* **PROBLEM TO WORK ON**:
Filter the entries, keeping every line with the word "contact".

--------------------------------------------------

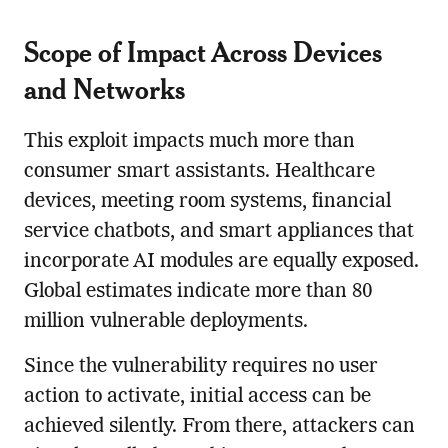
Scope of Impact Across Devices
and Networks
This exploit impacts much more than
consumer smart assistants. Healthcare
devices, meeting room systems, financial
service chatbots, and smart appliances that
incorporate AI modules are equally exposed.
Global estimates indicate more than 80
million vulnerable deployments.
Since the vulnerability requires no user
action to activate, initial access can be
achieved silently. From there, attackers can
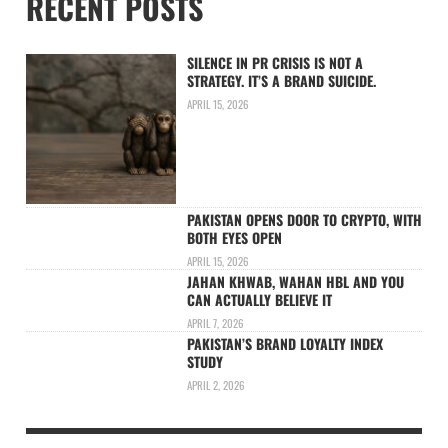
RECENT POSTS
SILENCE IN PR CRISIS IS NOT A
STRATEGY. IT’S A BRAND SUICIDE.
APRIL 15, 2026
PAKISTAN OPENS DOOR TO CRYPTO, WITH
BOTH EYES OPEN
APRIL 15, 2026
JAHAN KHWAB, WAHAN HBL AND YOU
CAN ACTUALLY BELIEVE IT
APRIL 7, 2026
PAKISTAN’S BRAND LOYALTY INDEX
STUDY
APRIL 2, 2026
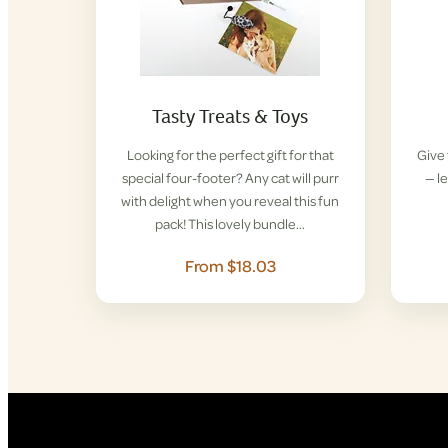
Tasty Treats & Toys
Looking for the perfect gift for that
Give 
special four-footer? Any cat will purr
— l
with delight when you reveal this fun
pack! This lovely bundle…
From $18.03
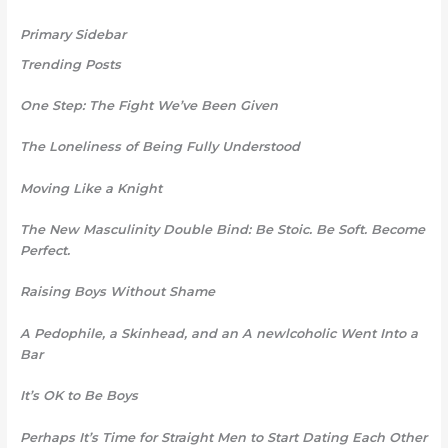
Primary Sidebar
Trending Posts
One Step: The Fight We’ve Been Given
The Loneliness of Being Fully Understood
Moving Like a Knight
The New Masculinity Double Bind: Be Stoic. Be Soft. Become
Perfect.
Raising Boys Without Shame
A Pedophile, a Skinhead, and an A newlcoholic Went Into a
Bar
It’s OK to Be Boys
Perhaps It’s Time for Straight Men to Start Dating Each Other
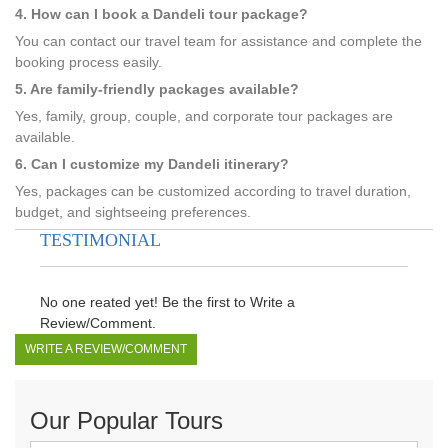
4. How can I book a Dandeli tour package?
You can contact our travel team for assistance and complete the
booking process easily.
5. Are family-friendly packages available?
Yes, family, group, couple, and corporate tour packages are
available.
6. Can I customize my Dandeli itinerary?
Yes, packages can be customized according to travel duration,
budget, and sightseeing preferences.
TESTIMONIAL
No one reated yet! Be the first to Write a
Review/Comment.
WRITE A REVIEW/COMMENT
Our Popular Tours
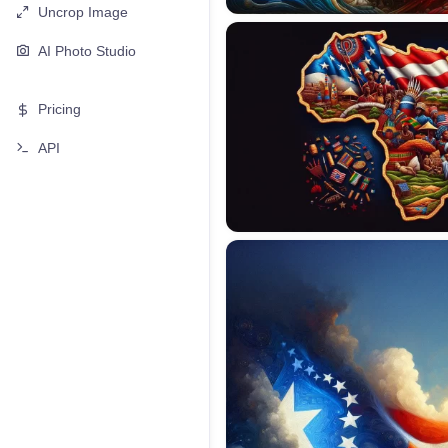
Uncrop Image
AI Photo Studio
Pricing
API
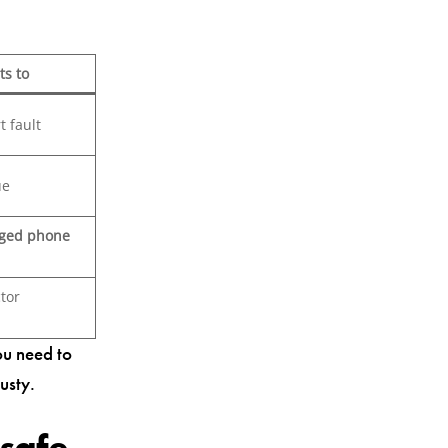
ts to
t fault
ue
ged phone
tor
ou need to
usty.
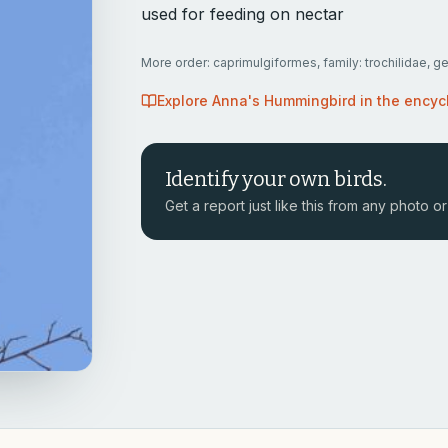
used for feeding on nectar
More
order: caprimulgiformes, family: trochilidae, g
Explore
Anna's Hummingbird
in the encyc
Identify your own birds.
Get a report just like this from any photo or 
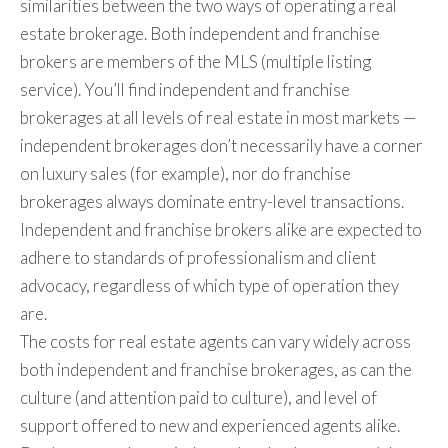
similarities between the two ways of operating a real
estate brokerage. Both independent and franchise
brokers are members of the MLS (multiple listing
service). You’ll find independent and franchise
brokerages at all levels of real estate in most markets —
independent brokerages don’t necessarily have a corner
on luxury sales (for example), nor do franchise
brokerages always dominate entry-level transactions.
Independent and franchise brokers alike are expected to
adhere to standards of professionalism and client
advocacy, regardless of which type of operation they
are.
The costs for real estate agents can vary widely across
both independent and franchise brokerages, as can the
culture (and attention paid to culture), and level of
support offered to new and experienced agents alike.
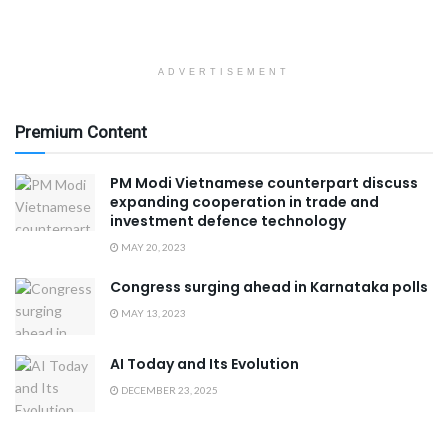
ADVERTISEMENT
Premium Content
PM Modi Vietnamese counterpart discuss
expanding cooperation in trade and
investment defence technology
MAY 20, 2023
Congress surging ahead in Karnataka polls
MAY 13, 2023
AI Today and Its Evolution
DECEMBER 23, 2025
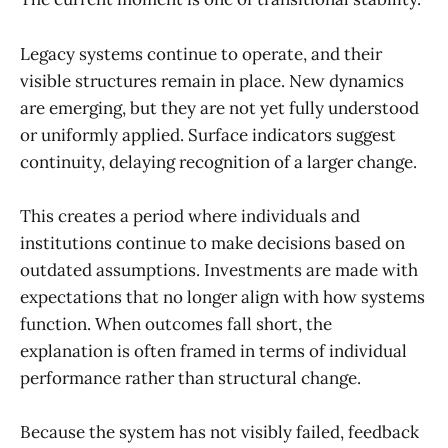
Legacy systems continue to operate, and their
visible structures remain in place. New dynamics
are emerging, but they are not yet fully understood
or uniformly applied. Surface indicators suggest
continuity, delaying recognition of a larger change.
This creates a period where individuals and
institutions continue to make decisions based on
outdated assumptions. Investments are made with
expectations that no longer align with how systems
function. When outcomes fall short, the
explanation is often framed in terms of individual
performance rather than structural change.
Because the system has not visibly failed, feedback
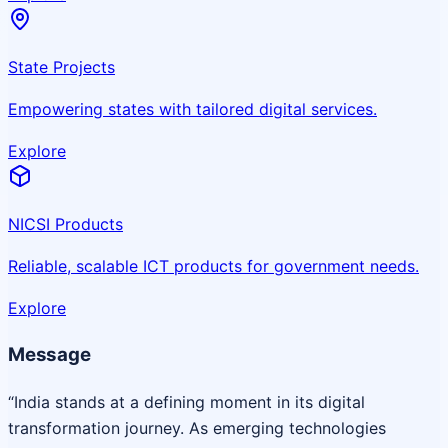
State Projects
Empowering states with tailored digital services.
Explore
NICSI Products
Reliable, scalable ICT products for government needs.
Explore
Message
“India stands at a defining moment in its digital
transformation journey. As emerging technologies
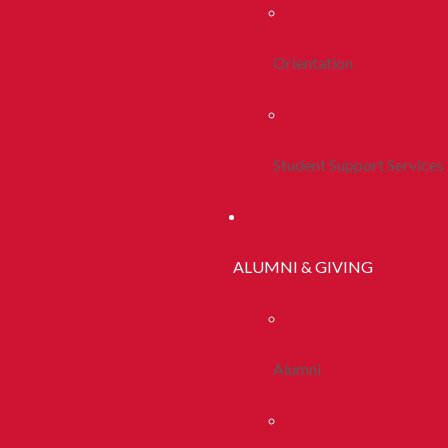
Orientation
Student Support Services
ALUMNI & GIVING
Alumni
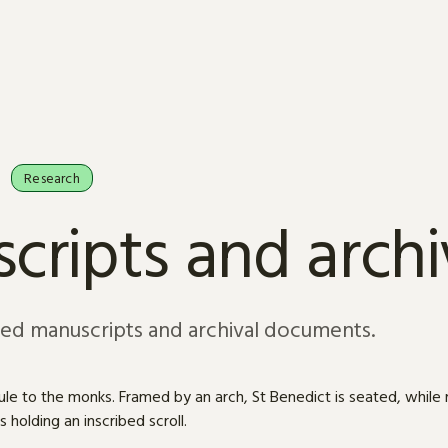
Research
cripts and arch
sed manuscripts and archival documents.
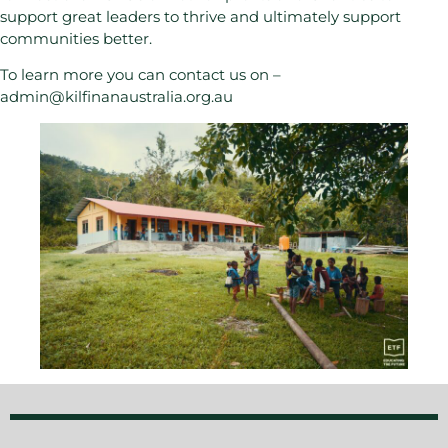
support great leaders to thrive and ultimately support
communities better.
To learn more you can contact us on –
admin@kilfinanaustralia.org.au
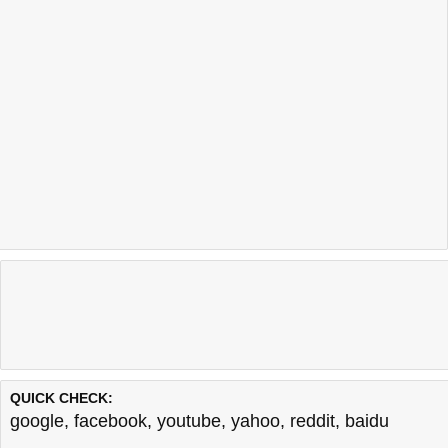
QUICK CHECK:
google
,
facebook
,
youtube
,
yahoo
,
reddit
,
baidu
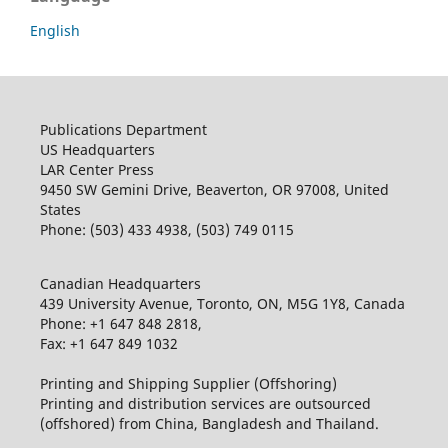
English
Publications Department
US Headquarters
LAR Center Press
9450 SW Gemini Drive, Beaverton, OR 97008, United
States
Phone: (503) 433 4938, (503) 749 0115
Canadian Headquarters
439 University Avenue, Toronto, ON, M5G 1Y8, Canada
Phone: +1 647 848 2818,
Fax: +1 647 849 1032
Printing and Shipping Supplier (Offshoring)
Printing and distribution services are outsourced
(offshored) from China, Bangladesh and Thailand.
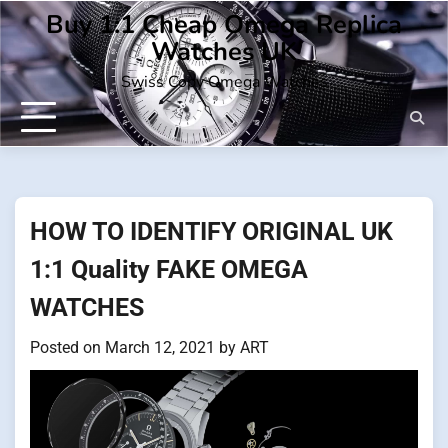
Skip
Buy 1:1 Cheap Omega Replica
to
Watches UK
content
Swiss Copy Omega Watches
HOW TO IDENTIFY ORIGINAL UK
1:1 Quality FAKE OMEGA
WATCHES
Posted on
March 12, 2021
by
ART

--------------------------------------------------

* **SOLUTION FOR THIS EXERCISE**:
You can contact our travel team for assistance and complete the
To learn more you can contact us on –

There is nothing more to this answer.